What is expected:
Which of the lines below contain the string "sich"? Pull each one out of the data.

Data provided:
==*==

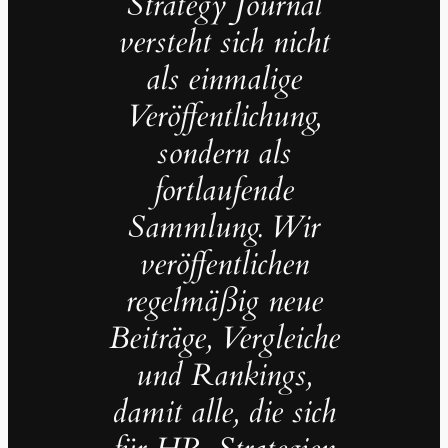
Strategy Journal
versteht sich nicht
als einmalige
Veröffentlichung,
sondern als
fortlaufende
Sammlung. Wir
veröffentlichen
regelmäßig neue
Beiträge, Vergleiche
und Rankings,
damit alle, die sich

==*==

Answer space:
versteht sich nicht
damit alle, die sich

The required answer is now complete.